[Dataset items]
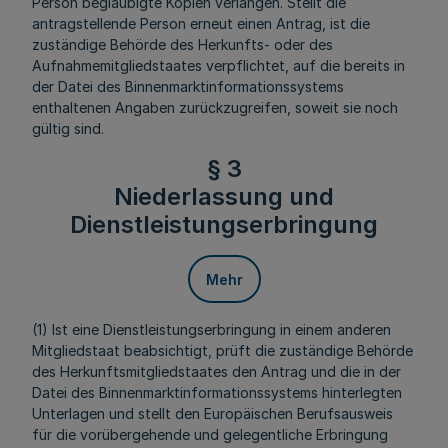
Person beglaubigte Kopien verlangen. Stellt die
antragstellende Person erneut einen Antrag, ist die
zuständige Behörde des Herkunfts- oder des
Aufnahmemitgliedstaates verpflichtet, auf die bereits in
der Datei des Binnenmarktinformationssystems
enthaltenen Angaben zurückzugreifen, soweit sie noch
gültig sind.
§ 3
Niederlassung und
Dienstleistungserbringung
Mehr
(1) Ist eine Dienstleistungserbringung in einem anderen
Mitgliedstaat beabsichtigt, prüft die zuständige Behörde
des Herkunftsmitgliedstaates den Antrag und die in der
Datei des Binnenmarktinformationssystems hinterlegten
Unterlagen und stellt den Europäischen Berufsausweis
für die vorübergehende und gelegentliche Erbringung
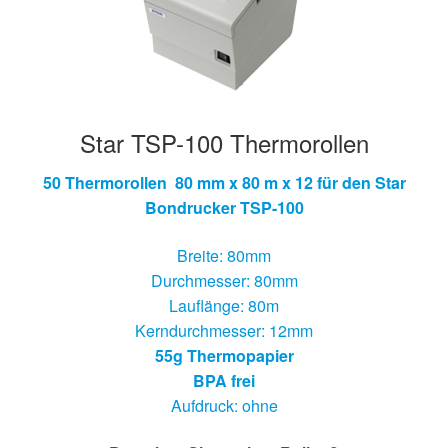
Star TSP-100 Thermorollen
50 Thermorollen 80 mm x 80 m x 12 für den Star
Bondrucker TSP-100
Breite: 80mm
Durchmesser: 80mm
Lauflänge: 80m
Kerndurchmesser: 12mm
55g Thermopapier
BPA frei
Aufdruck: ohne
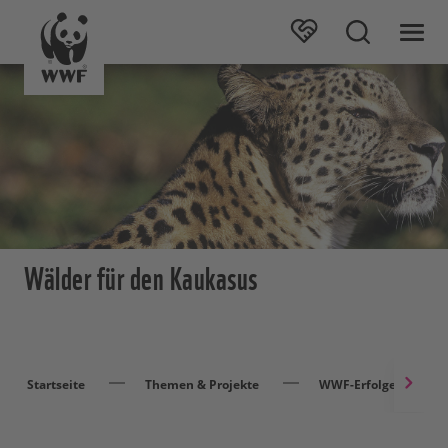
Wälder für den Kaukasus
Startseite
Themen & Projekte
WWF-Erfolge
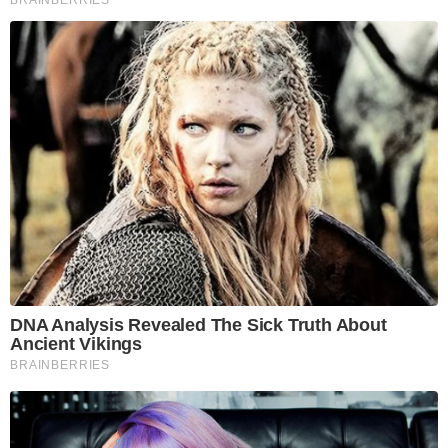
DNA Analysis Revealed The Sick Truth About
Ancient Vikings
BRAINBERRIES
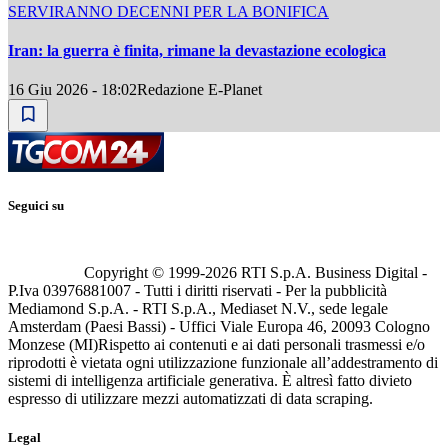
SERVIRANNO DECENNI PER LA BONIFICA
Iran: la guerra è finita, rimane la devastazione ecologica
16 Giu 2026 - 18:02
Redazione E-Planet
Seguici su
Copyright © 1999-
2026
RTI S.p.A. Business Digital -
P.Iva 03976881007 - Tutti i diritti riservati - Per la pubblicità
Mediamond S.p.A. - RTI S.p.A., Mediaset N.V., sede legale
Amsterdam (Paesi Bassi) - Uffici Viale Europa 46, 20093 Cologno
Monzese (MI)
Rispetto ai contenuti e ai dati personali trasmessi e/o
riprodotti è vietata ogni utilizzazione funzionale all’addestramento di
sistemi di intelligenza artificiale generativa. È altresì fatto divieto
espresso di utilizzare mezzi automatizzati di data scraping.
Legal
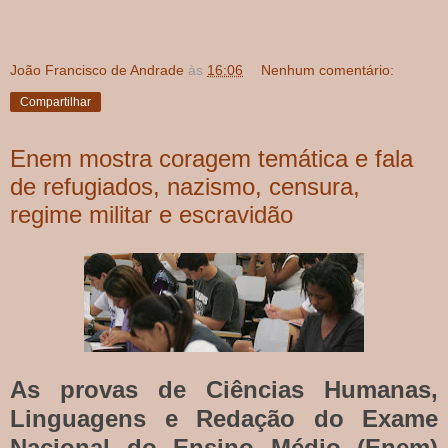
João Francisco de Andrade
às
16:06
Nenhum comentário:
Compartilhar
Enem mostra coragem temática e fala
de refugiados, nazismo, censura,
regime militar e escravidão
As provas de Ciências Humanas,
Linguagens e Redação do Exame
Nacional do Ensino Médio (Enem)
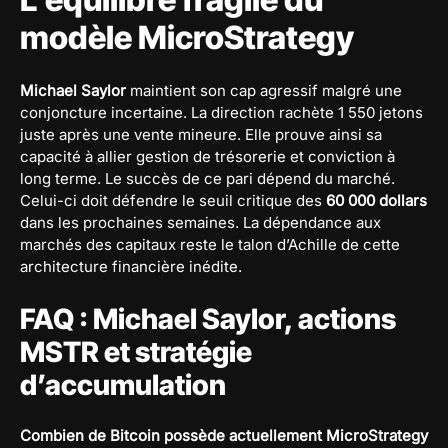
modèle MicroStrategy
Michael Saylor
maintient son cap agressif malgré une
conjoncture incertaine. La direction rachète 1 550 jetons
juste après une vente mineure. Elle prouve ainsi sa
capacité à allier gestion de trésorerie et conviction à
long terme. Le succès de ce pari dépend du marché.
Celui-ci doit défendre le seuil critique des
60 000 dollars
dans les prochaines semaines. La dépendance aux
marchés des capitaux reste le talon d’Achille de cette
architecture financière inédite.
FAQ : Michael Saylor, actions
MSTR et stratégie
d’accumulation
Combien de Bitcoin possède actuellement MicroStrategy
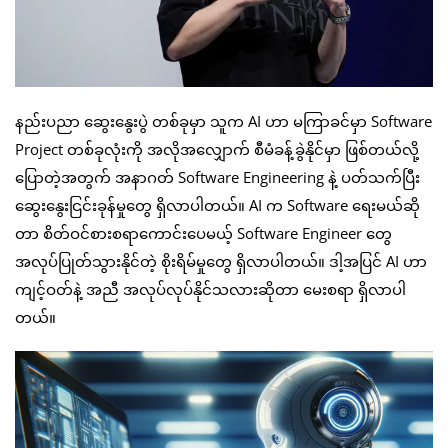
နည်းပညာ ဆွေးနွေးပွဲ တစ်ခုမှာ သူက AI ဟာ မကြာခင်မှာ Software
Project တစ်ခုလုံးကို အလိုအလျှောက် စီမံခန့်ခွဲနိုင်မှာ ဖြစ်တယ်လို့
ပြောတဲ့အတွက် အနာဂတ် Software Engineering နဲ့ ပတ်သက်ပြီး
ဆွေးနွေးငြင်းခုန်မှုတွေ ရှိလာပါတယ်။ AI က Software ရေးမယ်ဆို
တာ စိတ်ဝင်စားစရာကောင်းပေမယ့် Software Engineer တွေ
အလုပ်ပြုတ်သွားနိုင်တဲ့ စိုးရိမ်မှုတွေ ရှိလာပါတယ်။ ဒါ့အပြင် AI ဟာ
ကျင့်ဝတ်နဲ့ အညီ အလုပ်လုပ်နိုင်သလားဆိုတာ မေးစရာ ရှိလာပါ
တယ်။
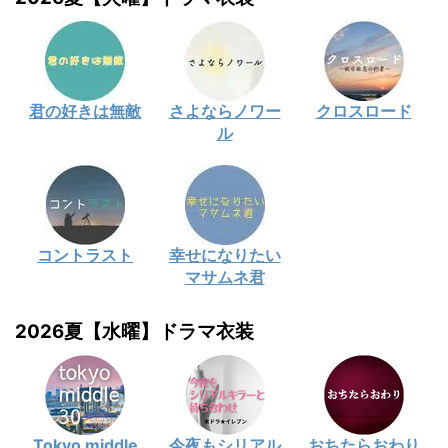
君の好きは無敵
さよならノワー
クロスロード
ル
コントラスト
幸せになりたい
マサムネ君
2026夏【水曜】ドラマ衣装
Tokyo middle
今夜もシリアル
おちたらおわり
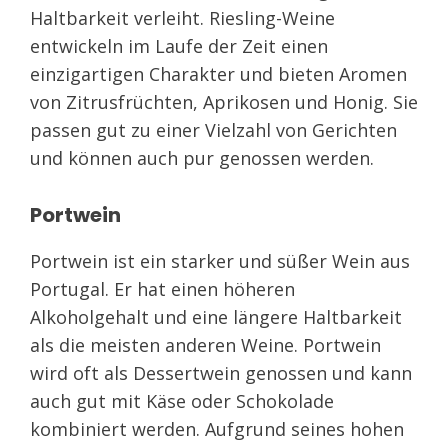
Haltbarkeit verleiht. Riesling-Weine
entwickeln im Laufe der Zeit einen
einzigartigen Charakter und bieten Aromen
von Zitrusfrüchten, Aprikosen und Honig. Sie
passen gut zu einer Vielzahl von Gerichten
und können auch pur genossen werden.
Portwein
Portwein ist ein starker und süßer Wein aus
Portugal. Er hat einen höheren
Alkoholgehalt und eine längere Haltbarkeit
als die meisten anderen Weine. Portwein
wird oft als Dessertwein genossen und kann
auch gut mit Käse oder Schokolade
kombiniert werden. Aufgrund seines hohen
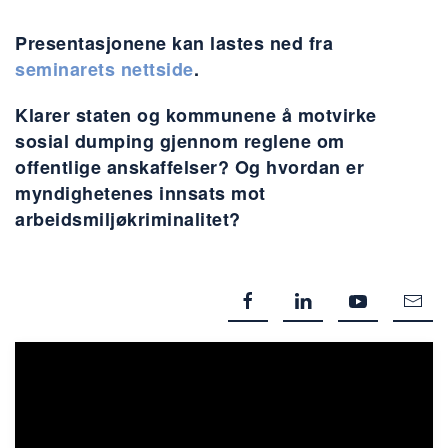
Presentasjonene kan lastes ned fra
seminarets nettside
.
Klarer staten og kommunene å motvirke
sosial dumping gjennom reglene om
offentlige anskaffelser? Og hvordan er
myndighetenes innsats mot
arbeidsmiljøkriminalitet?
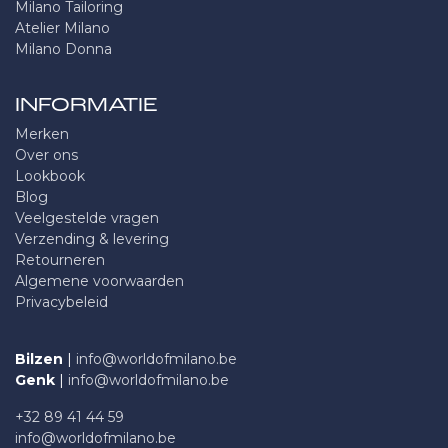
Milano Tailoring
Atelier Milano
Milano Donna
INFORMATIE
Merken
Over ons
Lookbook
Blog
Veelgestelde vragen
Verzending & levering
Retourneren
Algemene voorwaarden
Privacybeleid
Bilzen
|
info@worldofmilano.be
Genk
|
info@worldofmilano.be
+32 89 41 44 59
info@worldofmilano.be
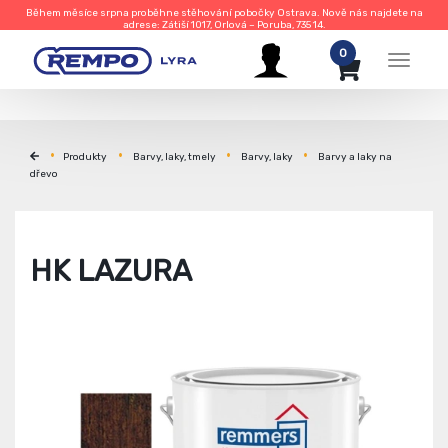
Během měsíce srpna proběhne stěhování pobočky Ostrava. Nově nás najdete na
adrese: Zátiší 1017, Orlová – Poruba, 735 14.
0
Menu
Produkty
Barvy, laky, tmely
Barvy, laky
Barvy a laky na
dřevo
HK LAZURA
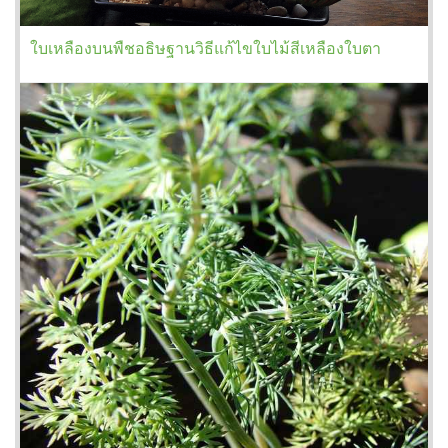
ใบเหลืองบนพืชอธิษฐานวิธีแก้ไขใบไม้สีเหลืองใบตา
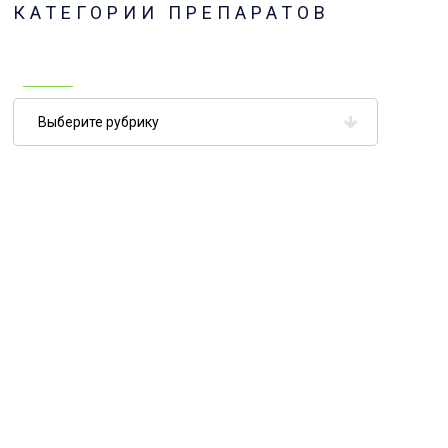
КАТЕГОРИИ ПРЕПАРАТОВ
Категории
препаратов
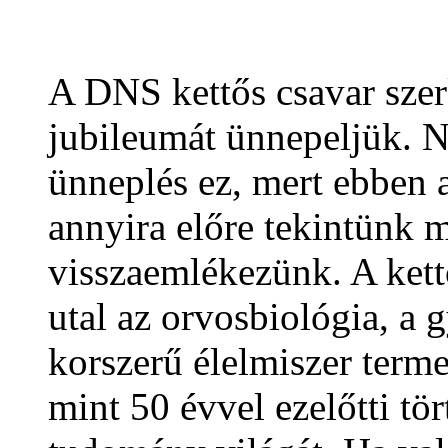
A DNS kettős csavar szer
jubileumát ünnepeljük. 
ünneplés ez, mert ebben 
annyira előre tekintünk 
visszaemlékezünk. A kett
utal az orvosbiológia, a 
korszerű élelmiszer termel
mint 50 évvel ezelőtti tö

TRY IT -
All lines of the records above that carry the word "Portwein" should be listed.

ANSWER AREA -
Portwein
Portwein ist ein starker und süßer Wein aus
als die meisten anderen Weine. Portwein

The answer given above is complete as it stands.